At least you now have a new possible career as a food critic...

Anonymous said...

is that kabab? or kabaab? just checking.

Joan Hiller Depper said...

Friend, I don't know who you are, but I want to shake your hand and thank you for your Duke's Landing story...my husband and I live right around the corner and walk by there nearly every day. At LEAST a handful of times a week, I'd say.

I have my own Duke's Landing story--from the one time I went there, shortly after they opened. I went alone. I could not believe that I was alone, because everything that was happening was so mindblowing that I wasn't sure whether or not people would believe me when I told them the details. I really need to write the whole thing out; I have been planning to do so for a while.
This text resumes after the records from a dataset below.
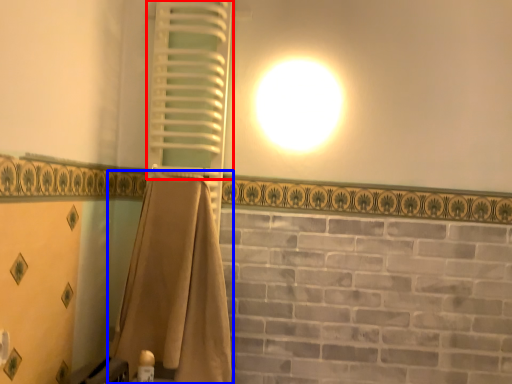 Question: Which object appears closest to the camera in this image, shutter (highlighted by a red box) or curtain (highlighted by a blue box)?

Choices:
 (A) shutter
 (B) curtain

Answer: (B) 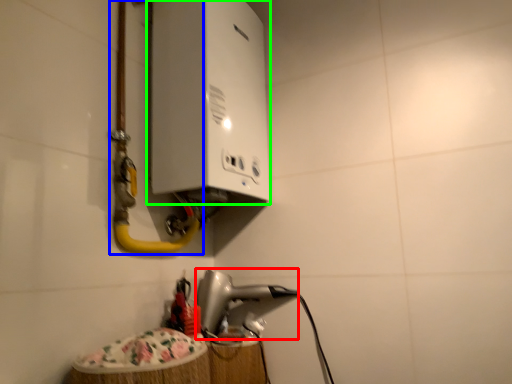 Question: Which object is the farthest from appliance (highlighted by a red box)? Choose among these: water pipe (highlighted by a blue box) or appliance (highlighted by a green box).

Choices:
 (A) water pipe
 (B) appliance

Answer: (B) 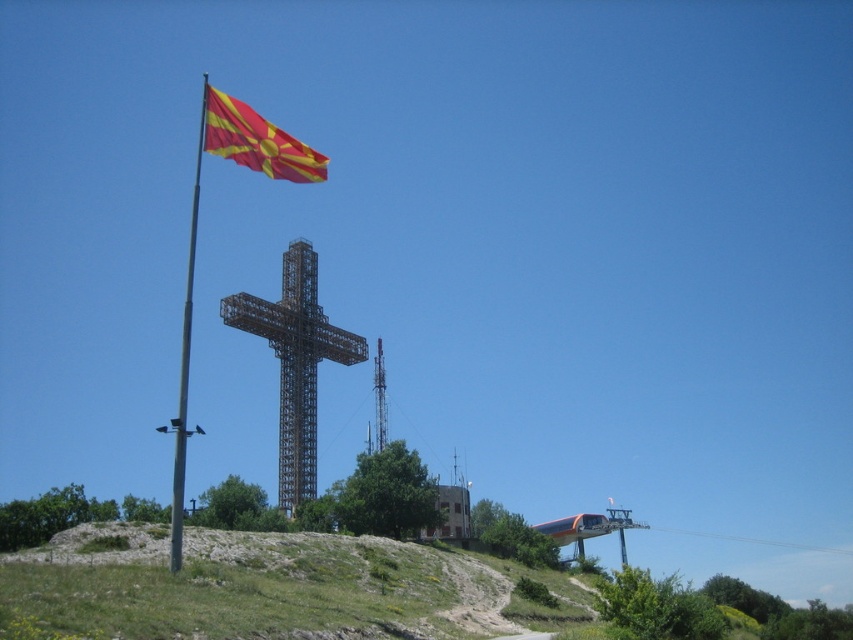 You are planning to install a new bench exactly halfway between the metallic cross at center and the metallic flag pole at left. How far in feet will the bench be from each object?

The bench will be placed exactly halfway between the metallic cross at center and the metallic flag pole at left. Since the distance between them is 63.27 feet, the bench will be 31.635 feet away from each object.

You are standing at the bottom of the grassy hill in the foreground. You want to walk directly to the red fabric flag at upper left but there is a metallic flag pole at left in your path. Can you pass through the space between them?

The red fabric flag at upper left and metallic flag pole at left are 35.52 feet apart, so yes, you can pass through the space between them since the distance is sufficient for a person to walk through.

You are standing on the grassy hill in the foreground and want to take a photo of the red fabric flag at upper left and the metallic flag pole at left. Which object is positioned to the right when viewed from your perspective?

The red fabric flag at upper left is positioned to the right of the metallic flag pole at left. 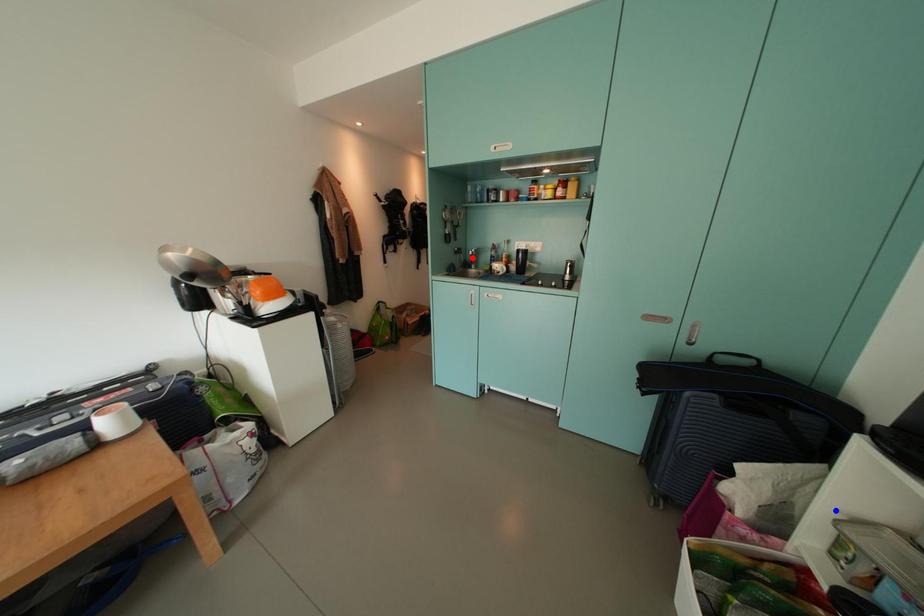 Question: Two points are marked on the image. Which point is closer to the camera?

Choices:
 (A) Blue point is closer.
 (B) Red point is closer.

Answer: (A) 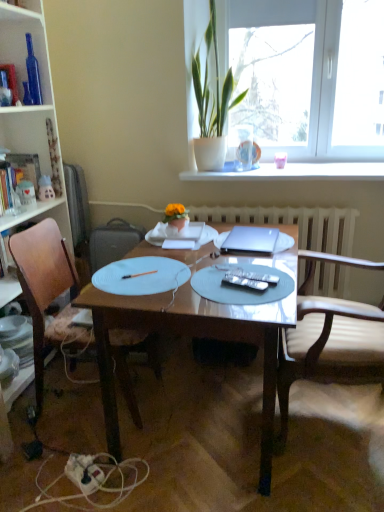 Find the location of `space that is in front of white paper notebook at center`. space that is in front of white paper notebook at center is located at coordinates (188, 259). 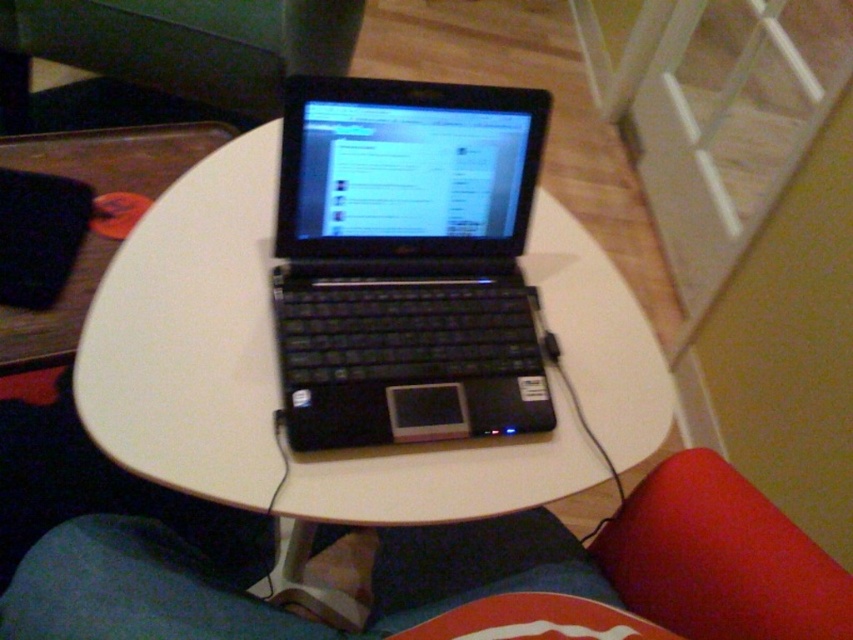 Question: Is white matte round table at center below blue fabric at center?

Choices:
 (A) no
 (B) yes

Answer: (A)

Question: Where is white matte round table at center located in relation to blue fabric at center in the image?

Choices:
 (A) right
 (B) left

Answer: (B)

Question: Is black matte laptop at center positioned in front of blue fabric at center?

Choices:
 (A) yes
 (B) no

Answer: (B)

Question: Based on their relative distances, which object is nearer to the white matte round table at center?

Choices:
 (A) black matte laptop at center
 (B) blue fabric at center

Answer: (A)

Question: Which point is farther to the camera?

Choices:
 (A) black matte laptop at center
 (B) white matte round table at center

Answer: (A)

Question: Considering the real-world distances, which object is farthest from the black matte laptop at center?

Choices:
 (A) white matte round table at center
 (B) blue fabric at center

Answer: (B) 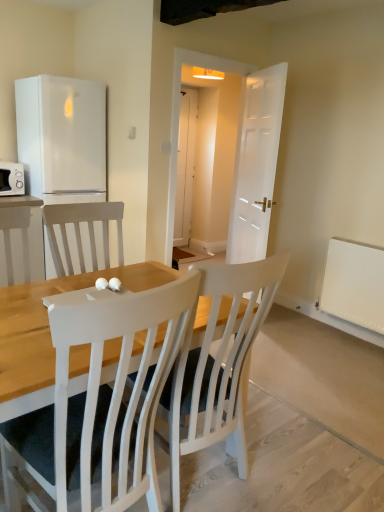 Question: From a real-world perspective, is white matte radiator at lower right above or below white wood chair at center?

Choices:
 (A) above
 (B) below

Answer: (A)

Question: Is point (369, 287) positioned closer to the camera than point (100, 404)?

Choices:
 (A) farther
 (B) closer

Answer: (A)

Question: Which of these objects is positioned closest to the white wood chair at center?

Choices:
 (A) white matte microwave at left
 (B) white matte radiator at lower right
 (C) white matte refrigerator at left

Answer: (B)

Question: Which object is positioned farthest from the white matte refrigerator at left?

Choices:
 (A) white matte radiator at lower right
 (B) white matte microwave at left
 (C) white wood chair at center

Answer: (C) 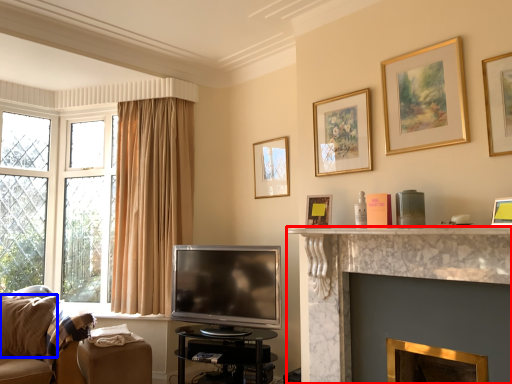 Question: Which of the following is the farthest to the observer, fireplace (highlighted by a red box) or pillow (highlighted by a blue box)?

Choices:
 (A) fireplace
 (B) pillow

Answer: (B) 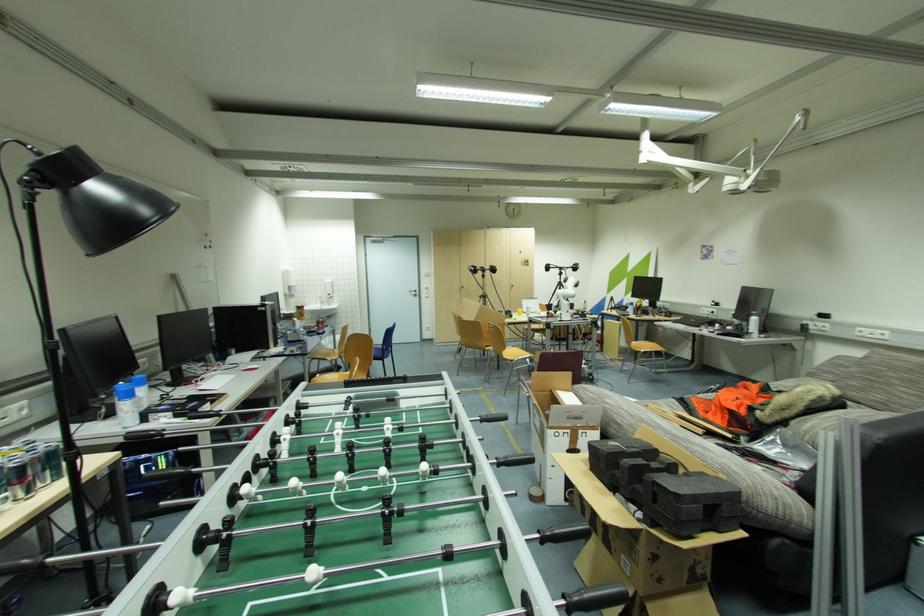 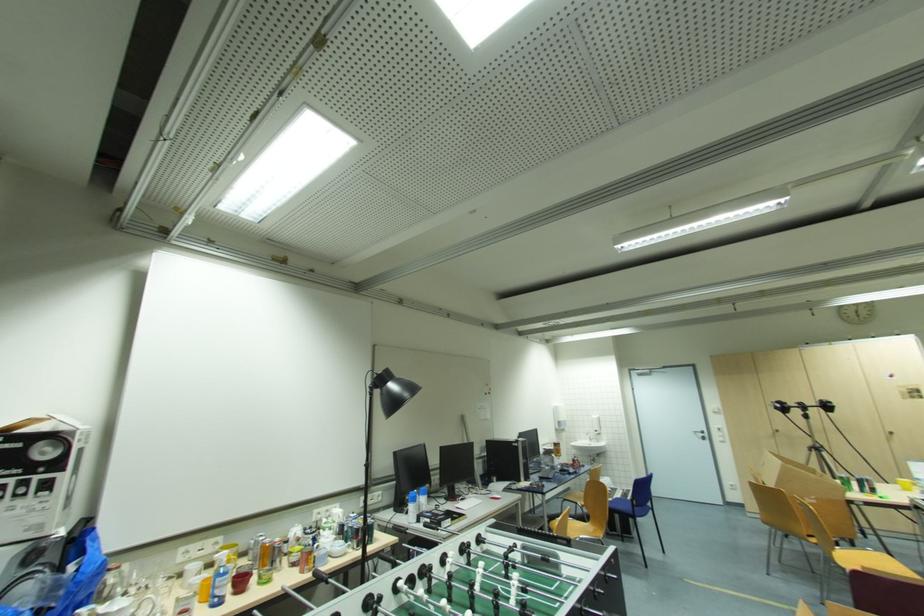 The point at (148, 421) is marked in the first image. Where is the corresponding point in the second image?

(420, 522) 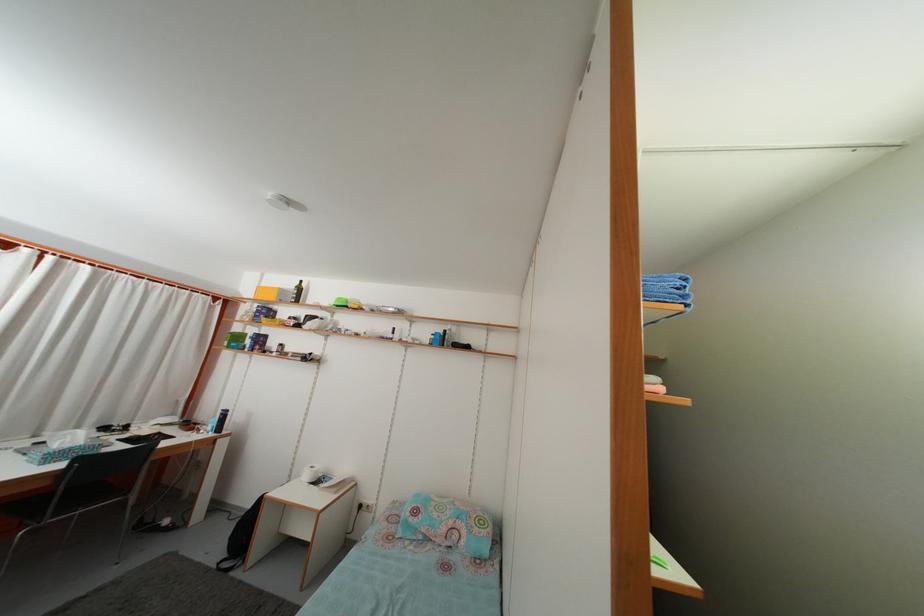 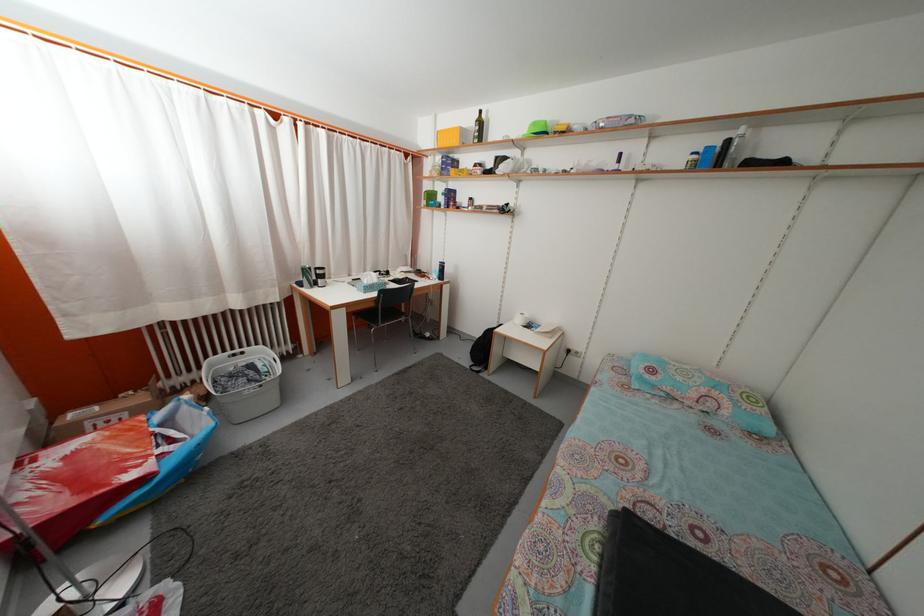 Where in the second image is the point corresponding to (x=295, y=293) from the first image?

(475, 127) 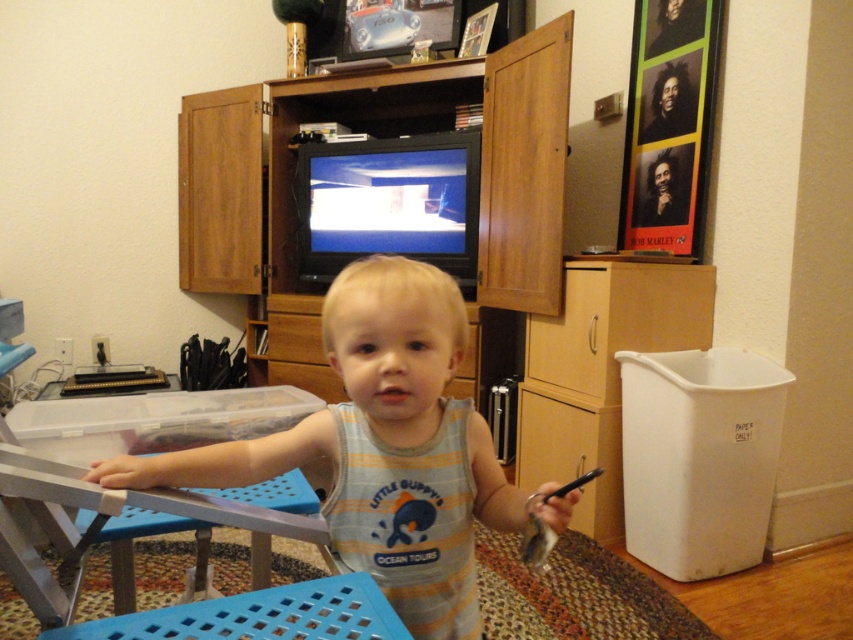 Question: Observing the image, what is the correct spatial positioning of gray striped tank top at center in reference to wooden entertainment center at center?

Choices:
 (A) below
 (B) above

Answer: (A)

Question: Which point is closer to the camera taking this photo?

Choices:
 (A) (492, 76)
 (B) (409, 454)

Answer: (B)

Question: Which of the following is the farthest from the observer?

Choices:
 (A) (349, 509)
 (B) (340, 394)

Answer: (B)

Question: Can you confirm if gray striped tank top at center is positioned to the left of wooden entertainment center at center?

Choices:
 (A) no
 (B) yes

Answer: (A)

Question: Does gray striped tank top at center have a lesser width compared to wooden entertainment center at center?

Choices:
 (A) yes
 (B) no

Answer: (A) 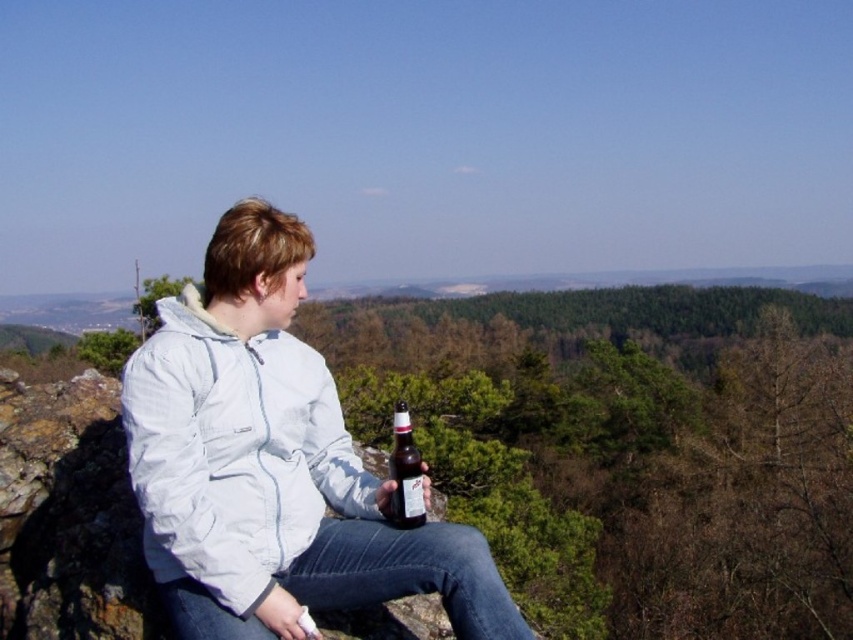 You are a photographer planning to capture the scene with the white matte jacket at center and the brown glass bottle at center. To ensure both objects are in focus, you need to know their relative sizes. Which object is narrower in width?

The white matte jacket at center is thinner than the brown glass bottle at center, so the white matte jacket at center is narrower in width.

You are a photographer trying to capture a closeup shot of both the white fleece jacket at center and the brown glass bottle at center. What is the minimum distance you need to maintain between the camera and the objects to ensure both are in frame?

The white fleece jacket at center and brown glass bottle at center are 28.36 inches apart from each other. To capture both in frame, the camera should be positioned at least 28.36 inches away from the closer object.

You are a photographer planning to capture the scene of a person sitting on a rocky outcrop. You notice two jackets, a white matte jacket at center and a white fleece jacket at center. Which jacket takes up more visual space in the photo?

The white fleece jacket at center takes up more visual space than the white matte jacket at center because it occupies more space according to the description. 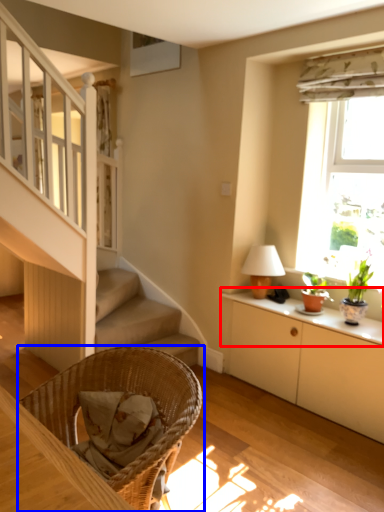 Question: Which object appears closest to the camera in this image, window sill (highlighted by a red box) or chair (highlighted by a blue box)?

Choices:
 (A) window sill
 (B) chair

Answer: (B) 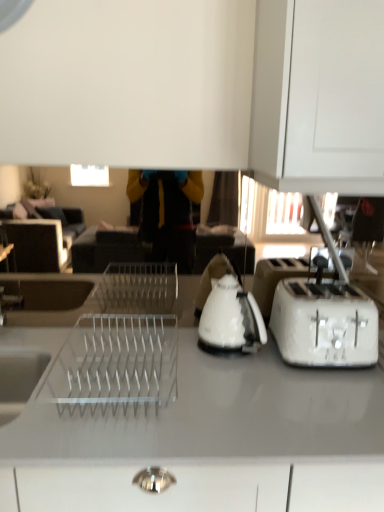 Question: Can you confirm if white plastic toaster at right is bigger than white glossy countertop at center?

Choices:
 (A) no
 (B) yes

Answer: (A)

Question: Would you say white plastic toaster at right is a long distance from white glossy countertop at center?

Choices:
 (A) no
 (B) yes

Answer: (A)

Question: Considering the relative positions of white plastic toaster at right and white glossy countertop at center in the image provided, is white plastic toaster at right to the left of white glossy countertop at center from the viewer's perspective?

Choices:
 (A) no
 (B) yes

Answer: (A)

Question: Does white plastic toaster at right turn towards white glossy countertop at center?

Choices:
 (A) no
 (B) yes

Answer: (A)

Question: From the image's perspective, would you say white plastic toaster at right is positioned over white glossy countertop at center?

Choices:
 (A) yes
 (B) no

Answer: (A)

Question: From the image's perspective, is white plastic toaster at right below white glossy countertop at center?

Choices:
 (A) yes
 (B) no

Answer: (B)

Question: Is white glossy countertop at center taller than white glossy kettle at center?

Choices:
 (A) no
 (B) yes

Answer: (B)

Question: Is white glossy countertop at center to the left of white glossy kettle at center from the viewer's perspective?

Choices:
 (A) no
 (B) yes

Answer: (B)

Question: Is white glossy countertop at center positioned behind white glossy kettle at center?

Choices:
 (A) no
 (B) yes

Answer: (A)

Question: Can you confirm if white glossy countertop at center is positioned to the right of white glossy kettle at center?

Choices:
 (A) yes
 (B) no

Answer: (B)

Question: Is white glossy countertop at center positioned with its back to white glossy kettle at center?

Choices:
 (A) no
 (B) yes

Answer: (A)

Question: Considering the relative sizes of white glossy countertop at center and white glossy kettle at center in the image provided, is white glossy countertop at center smaller than white glossy kettle at center?

Choices:
 (A) no
 (B) yes

Answer: (A)

Question: Considering the relative sizes of white plastic toaster at right and white glossy kettle at center in the image provided, is white plastic toaster at right taller than white glossy kettle at center?

Choices:
 (A) yes
 (B) no

Answer: (B) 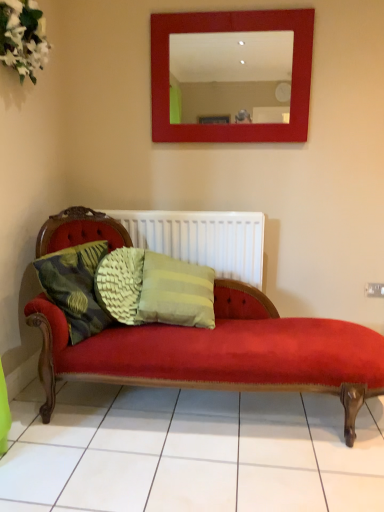 Question: Is white textured radiator at center facing away from green textured cushion at left?

Choices:
 (A) yes
 (B) no

Answer: (B)

Question: Is white textured radiator at center smaller than green textured cushion at left?

Choices:
 (A) yes
 (B) no

Answer: (B)

Question: Is white textured radiator at center bigger than green textured cushion at left?

Choices:
 (A) yes
 (B) no

Answer: (A)

Question: Does white textured radiator at center appear on the left side of green textured cushion at left?

Choices:
 (A) no
 (B) yes

Answer: (A)

Question: Is the position of white textured radiator at center more distant than that of green textured cushion at left?

Choices:
 (A) no
 (B) yes

Answer: (B)

Question: Is white textured radiator at center aimed at green textured cushion at left?

Choices:
 (A) no
 (B) yes

Answer: (B)

Question: From a real-world perspective, is white textured radiator at center positioned under white fabric flowers at upper left based on gravity?

Choices:
 (A) no
 (B) yes

Answer: (B)

Question: Is white textured radiator at center positioned far away from white fabric flowers at upper left?

Choices:
 (A) no
 (B) yes

Answer: (B)

Question: Can you confirm if white textured radiator at center is thinner than white fabric flowers at upper left?

Choices:
 (A) yes
 (B) no

Answer: (A)

Question: Does white textured radiator at center turn towards white fabric flowers at upper left?

Choices:
 (A) yes
 (B) no

Answer: (B)

Question: Considering the relative sizes of white textured radiator at center and white fabric flowers at upper left in the image provided, is white textured radiator at center wider than white fabric flowers at upper left?

Choices:
 (A) no
 (B) yes

Answer: (A)

Question: Is white textured radiator at center beside white fabric flowers at upper left?

Choices:
 (A) no
 (B) yes

Answer: (A)

Question: Can you confirm if white fabric flowers at upper left is positioned to the right of white textured radiator at center?

Choices:
 (A) no
 (B) yes

Answer: (A)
Anyway, props to you, brave eater.

Anonymous said...

Ah, dukes. You tipped after all that? You pussy. Yeah, times ARE hard, butt-fuck it. I haven't tipped several times in recent months when: the food sucked, the attitude sucked, or I sucked. Either way - DON'T TIP EVERY GODDAM PERSON WHO HANDS YOU SOMETHING AND THINKS THEY DESERVE SOMETHING EXTRA. Shit. Buscemi said it all in the first 5 minutes of Reservoir dogs.

Anonymous said...

My girlfriend lives just around the corner from Duke's. We fell for the lure of the handwritten special. $4.93 for some eggs, toast, hashbrowns, I believe.

You are correct. Without going into our experience too deeply, I will say that Duke's Landing is likely the worst restaurant in all of Portland. I'd love to see their health department scores.

Unknown said...

So, Just to set the record straight at Dukes Landing. If any one has a complaint about Dukes Landing and have the nerve to call me (I prefer to talk live to the complaintants) about your complaints and interest you can call me at 503-310-6340 or email dukeslanding@yahoo.com, my name is Trey and if I don't answer, leave a message, I will return your call. "Rancid butter", "Butter had turned" gross exaggeration! And to anyone as well as to the poster of this message give me a call and we can talk. Voice your complaints directly to the owner, which I know you would be more than happy to give me a call, you have my name and number. Talk you later.